There are a few universal truths about bankers that every entrepreneur should know if they’re going to seek a loan for their start-up. The most important rule is that bankers are risk averse. It may sound like common sense, but given the current state of the economy and the credit crunch (which bankers are partially responsible for), bankers are less likely than ever to fund something they perceive is risky. Planning on opening up a burger joint next to a McDonald’s? A banker doesn’t want to fund that. No matter how sweet your triple Kahuna burger is, the chances are too high that you’ll go out of business and default on your loan. That thought alone is enough to give most bankers the hives. They’re looking for solid business with great cash flow and good contracts.

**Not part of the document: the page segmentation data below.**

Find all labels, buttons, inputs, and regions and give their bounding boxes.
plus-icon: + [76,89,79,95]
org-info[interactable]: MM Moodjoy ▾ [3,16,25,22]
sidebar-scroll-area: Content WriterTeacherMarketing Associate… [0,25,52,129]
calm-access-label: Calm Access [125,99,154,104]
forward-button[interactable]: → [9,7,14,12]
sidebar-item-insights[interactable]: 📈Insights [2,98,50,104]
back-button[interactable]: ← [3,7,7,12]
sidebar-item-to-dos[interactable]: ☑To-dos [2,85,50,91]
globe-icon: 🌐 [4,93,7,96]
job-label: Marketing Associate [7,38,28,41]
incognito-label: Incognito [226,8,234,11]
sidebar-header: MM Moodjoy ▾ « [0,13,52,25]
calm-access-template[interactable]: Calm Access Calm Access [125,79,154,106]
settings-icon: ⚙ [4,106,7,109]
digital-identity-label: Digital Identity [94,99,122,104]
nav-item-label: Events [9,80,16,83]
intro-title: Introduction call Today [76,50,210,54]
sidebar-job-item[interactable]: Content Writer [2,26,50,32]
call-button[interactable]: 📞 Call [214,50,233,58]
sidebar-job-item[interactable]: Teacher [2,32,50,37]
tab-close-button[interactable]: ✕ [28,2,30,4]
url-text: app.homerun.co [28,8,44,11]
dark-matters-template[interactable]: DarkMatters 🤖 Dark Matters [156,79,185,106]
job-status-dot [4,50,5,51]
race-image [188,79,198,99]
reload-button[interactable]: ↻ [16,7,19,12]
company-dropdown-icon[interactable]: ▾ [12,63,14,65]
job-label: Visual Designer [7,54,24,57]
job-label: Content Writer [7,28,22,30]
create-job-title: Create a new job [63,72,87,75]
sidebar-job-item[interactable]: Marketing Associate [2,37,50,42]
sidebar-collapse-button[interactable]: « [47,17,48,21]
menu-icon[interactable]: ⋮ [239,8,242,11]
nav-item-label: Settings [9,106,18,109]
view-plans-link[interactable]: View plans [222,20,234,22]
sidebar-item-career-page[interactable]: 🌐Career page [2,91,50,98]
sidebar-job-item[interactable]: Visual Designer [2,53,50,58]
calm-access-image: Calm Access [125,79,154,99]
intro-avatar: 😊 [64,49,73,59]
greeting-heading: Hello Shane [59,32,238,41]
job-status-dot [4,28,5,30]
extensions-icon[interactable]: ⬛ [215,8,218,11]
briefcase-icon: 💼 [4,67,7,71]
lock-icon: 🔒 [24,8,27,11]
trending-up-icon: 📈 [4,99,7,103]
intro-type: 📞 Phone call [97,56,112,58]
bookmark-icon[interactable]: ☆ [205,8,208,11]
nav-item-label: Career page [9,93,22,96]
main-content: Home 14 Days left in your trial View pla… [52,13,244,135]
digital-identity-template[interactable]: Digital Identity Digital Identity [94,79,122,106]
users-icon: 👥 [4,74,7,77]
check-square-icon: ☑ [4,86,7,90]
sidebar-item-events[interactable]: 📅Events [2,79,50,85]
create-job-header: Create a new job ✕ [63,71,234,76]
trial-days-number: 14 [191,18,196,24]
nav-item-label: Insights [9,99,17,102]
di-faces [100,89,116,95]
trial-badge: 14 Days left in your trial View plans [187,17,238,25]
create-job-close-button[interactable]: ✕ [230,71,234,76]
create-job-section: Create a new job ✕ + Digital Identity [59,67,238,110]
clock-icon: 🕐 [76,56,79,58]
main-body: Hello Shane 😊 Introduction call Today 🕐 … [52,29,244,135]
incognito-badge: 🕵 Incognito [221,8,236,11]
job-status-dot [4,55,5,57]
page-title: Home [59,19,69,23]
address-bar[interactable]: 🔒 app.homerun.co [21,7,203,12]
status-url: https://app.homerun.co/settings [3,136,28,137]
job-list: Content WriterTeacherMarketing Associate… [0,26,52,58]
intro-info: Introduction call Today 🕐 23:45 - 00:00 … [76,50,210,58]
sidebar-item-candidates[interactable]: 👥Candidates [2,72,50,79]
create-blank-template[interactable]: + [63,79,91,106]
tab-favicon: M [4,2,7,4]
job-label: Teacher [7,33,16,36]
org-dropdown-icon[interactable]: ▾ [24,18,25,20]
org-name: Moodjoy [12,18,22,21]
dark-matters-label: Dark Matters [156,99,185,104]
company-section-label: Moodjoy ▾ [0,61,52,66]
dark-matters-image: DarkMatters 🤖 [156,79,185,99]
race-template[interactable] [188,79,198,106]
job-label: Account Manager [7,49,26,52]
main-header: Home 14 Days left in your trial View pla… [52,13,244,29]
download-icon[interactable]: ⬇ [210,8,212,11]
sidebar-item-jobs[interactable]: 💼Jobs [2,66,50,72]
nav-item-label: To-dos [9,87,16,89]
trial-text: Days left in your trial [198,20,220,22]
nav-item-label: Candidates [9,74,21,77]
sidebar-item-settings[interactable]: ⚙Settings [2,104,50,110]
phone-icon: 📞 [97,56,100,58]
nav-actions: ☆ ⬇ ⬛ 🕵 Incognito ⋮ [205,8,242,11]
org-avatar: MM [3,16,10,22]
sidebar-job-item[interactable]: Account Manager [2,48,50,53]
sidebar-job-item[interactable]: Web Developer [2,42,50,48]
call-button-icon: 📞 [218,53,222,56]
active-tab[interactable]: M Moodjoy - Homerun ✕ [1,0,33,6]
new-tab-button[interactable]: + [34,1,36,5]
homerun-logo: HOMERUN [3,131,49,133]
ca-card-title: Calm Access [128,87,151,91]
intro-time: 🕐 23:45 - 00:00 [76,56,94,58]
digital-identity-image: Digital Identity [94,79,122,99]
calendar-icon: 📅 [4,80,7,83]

But what if your business doesn’t fit the bill? What if you are the guy opening up a burger shack next to McDonald’s? What then?
Pique a banker’s interest in your business by finding ways to reduce the risk of a loan. One way to do this is to note that you’ve got some percentage of the start-up capital you need in equity. Also mention that you’re interested in a loan through the Small Business Administration.
This hits the sweet spot for a risk averse banker in two ways. You brought up equity—and banks like equity. In fact, most require it. And two, you mentioned the Small Business Administration (SBA). Now, while most banks don’t particularly like handing out SBA loans because it means dealing with cash-strapped entrepreneurs and non-collateralized risk, they do it as a nod to the idea that small business is good for the economy. And most banks have a SBA department that can help secure government underwriting to back loans made to riskier applicants. Mentioning that you have equity and that you’re interested in a SBA loan also shows your banker that you get it—something that’s critical to them. If you’ve accomplished that, you have a far better shot at getting the loan you need.